I took out the lice removal kit and showed it to her, beaming with pride.

“The comb came free!” I said proudly.

“Oh, that shampoo’s no good.”

“It isn’t?”

“It’s a pesticide. Look at the label.”

I looked at the label and checked the FAQ on the website. My wife was right. You had to ventilate the room before using the shampoo. You could not touch the shampoo. You could not eat the shampoo. There were enough warnings on the label to make you think you were handling a chemical weapon. I looked at the reviews for the shampoo on Amazon (which I should have done prior to jumping in my car, but I really wanted some chips), and the reviews averaged two stars. You could sell a baby snuff film on Amazon and still get their reviewers to throw you four stars, but this shampoo was not only poisonous but also ineffective. One review headline said “USELESS” and nothing else.

“Jesus, this stuff is horrible,” I said.

“The doctor has a shampoo we can use.”

“So what’s it called? I’ll go back.”

“No, she literally has it. She has it left over from when one of her kids got it. A comb too. She said you could go to her house and grab it, but you have to go now, before she goes to bed.”

I had never had a doctor extend such a courtesy. “She’s okay with me going to her home?”

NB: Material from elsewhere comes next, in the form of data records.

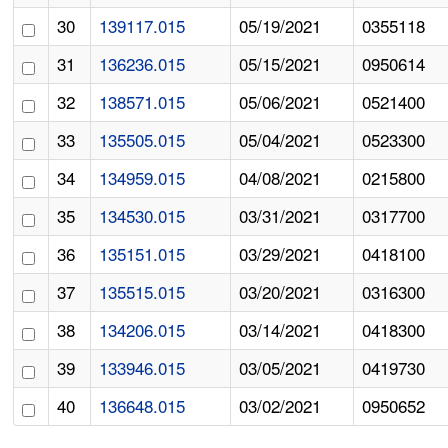
30
139117.015
05/19/2021
0355118
31
136236.015
05/15/2021
0950614
32
138571.015
05/06/2021
0521400
33
135505.015
05/04/2021
0523300
34
134959.015
04/08/2021
0215800
35
134530.015
03/31/2021
0317700
36
135151.015
03/29/2021
0418100
37
135515.015
03/20/2021
0316300
38
134206.015
03/14/2021
0418300
39
133946.015
03/05/2021
0419730
40
136648.015
03/02/2021
0950652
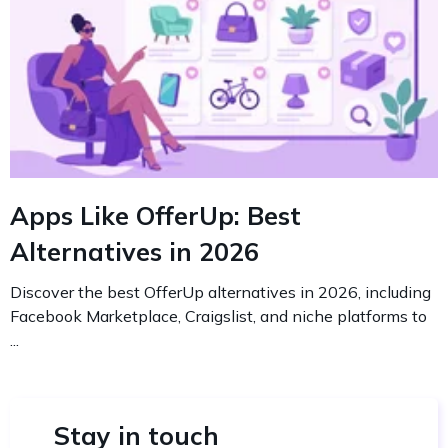
Apps Like OfferUp: Best
Alternatives in 2026
Discover the best OfferUp alternatives in 2026, including
Facebook Marketplace, Craigslist, and niche platforms to
...
Stay in touch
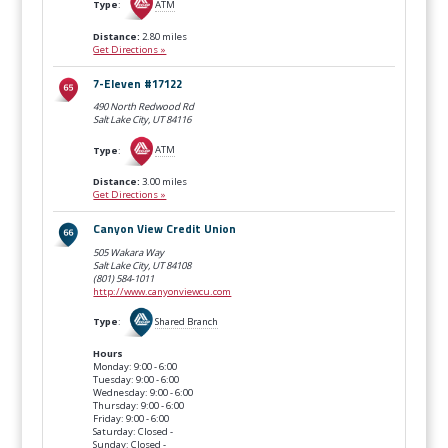
Type
:
ATM
Distance:
2.80 miles
Get Directions »
7-Eleven #17122
490 North Redwood Rd
Salt Lake City, UT
84116
Type
:
ATM
Distance:
3.00 miles
Get Directions »
Canyon View Credit Union
505 Wakara Way
Salt Lake City, UT
84108
(801) 584-1011
http://www.canyonviewcu.com
Type
:
Shared Branch
Hours
Monday: 9:00 - 6:00
Tuesday: 9:00 - 6:00
Wednesday: 9:00 - 6:00
Thursday: 9:00 - 6:00
Friday: 9:00 - 6:00
Saturday: Closed -
Sunday: Closed -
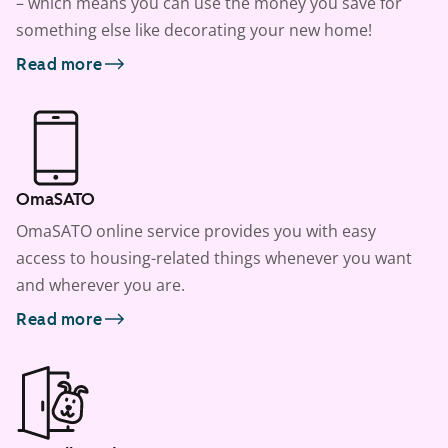
– which means you can use the money you save for
something else like decorating your new home!
Read more
OmaSATO
OmaSATO online service provides you with easy
access to housing-related things whenever you want
and wherever you are.
Read more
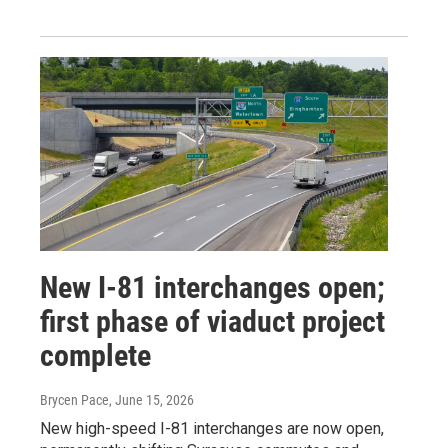
New I-81 interchanges open;
first phase of viaduct project
complete
Brycen Pace
, June 15, 2026
New high-speed I-81 interchanges are now open,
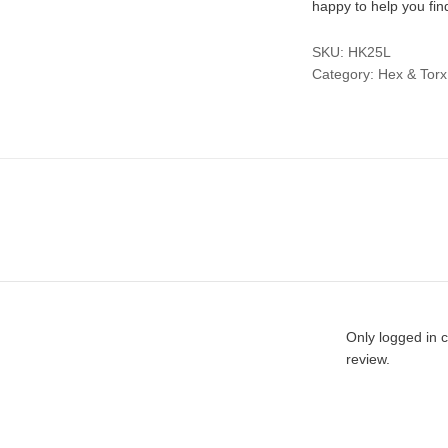
happy to help you fin
SKU:
HK25L
Category:
Hex & Torx
Only logged in 
review.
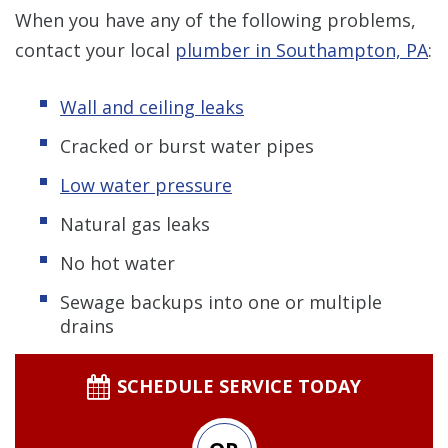
When you have any of the following problems,
contact your local
plumber in Southampton, PA
:
Wall and ceiling leaks
Cracked or burst water pipes
Low water pressure
Natural gas leaks
No hot water
Sewage backups into one or multiple
drains
SCHEDULE SERVICE TODAY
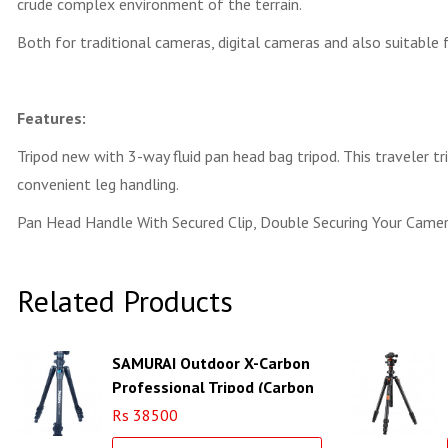
crude complex environment of the terrain.
Both for traditional cameras, digital cameras and also suitable 
Features:
Tripod new with 3-way fluid pan head bag tripod. This traveler tr
convenient leg handling.
Pan Head Handle With Secured Clip, Double Securing Your Camer
Related Products
SAMURAI Outdoor X-Carbon
Professional Tripod (Carbon
Fiber)
Rs 38500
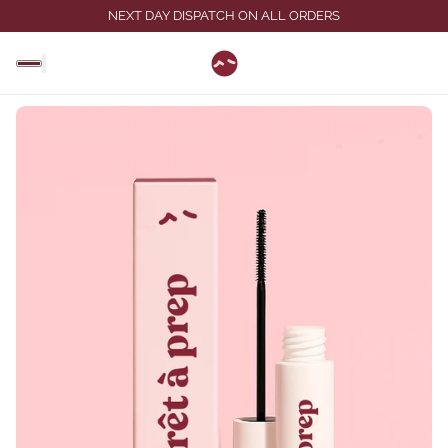
NEXT DAY DISPATCH ON ALL ORDERS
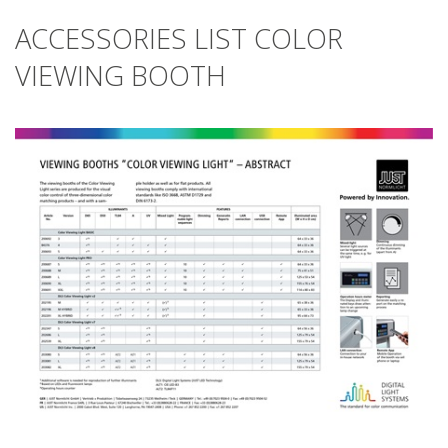
ACCESSORIES LIST COLOR
VIEWING BOOTH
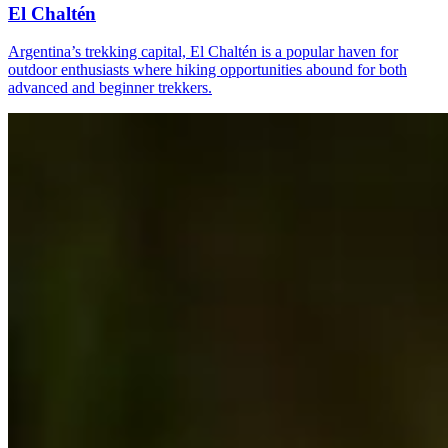
El Chaltén
Argentina’s trekking capital, El Chaltén is a popular haven for
outdoor enthusiasts where hiking opportunities abound for both
advanced and beginner trekkers.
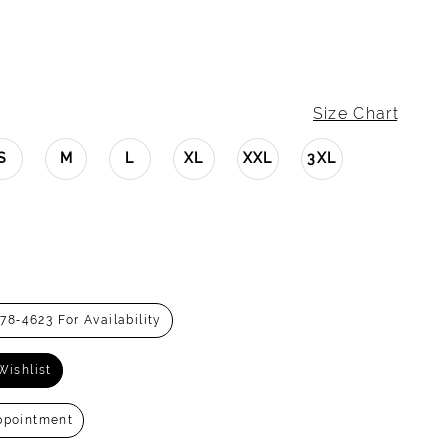
Size Chart
S
M
L
XL
XXL
3XL
278‑4623 For Availability
Wishlist
ppointment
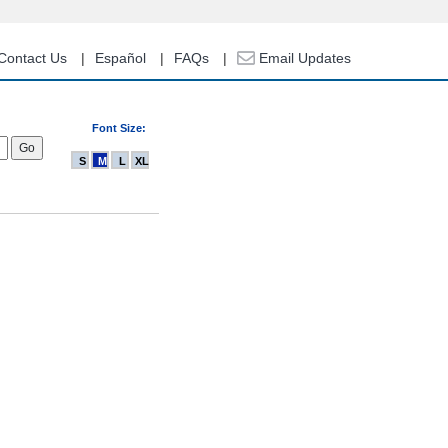
Contact Us
Español
FAQs
Email Updates
Font Size:
S
M
L
XL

“Yeah, isn’t that incredible?”

“I better go before she realizes that she just broke the fourth wall. The rest of doctordom will never forgive her.”

“When you get back,” my wife said, “we have to check you.”

“What do you mean, we have to check me?”

“The whole house is compromised. We have to check everyone, including you and me.”

“Pfft. I don’t have lice.”

“You don’t know that. You could have given it to her.”

“How dare you!” I said. “For all we know, you could have given it to her!”

“You don’t always shampoo at the gym.”

“Well, sometimes YOU shower at night. They could jump in your hair during the day and have hours to have hot lice sex with one another. Just because you’re a girl doesn’t mean you’re so immaculate.”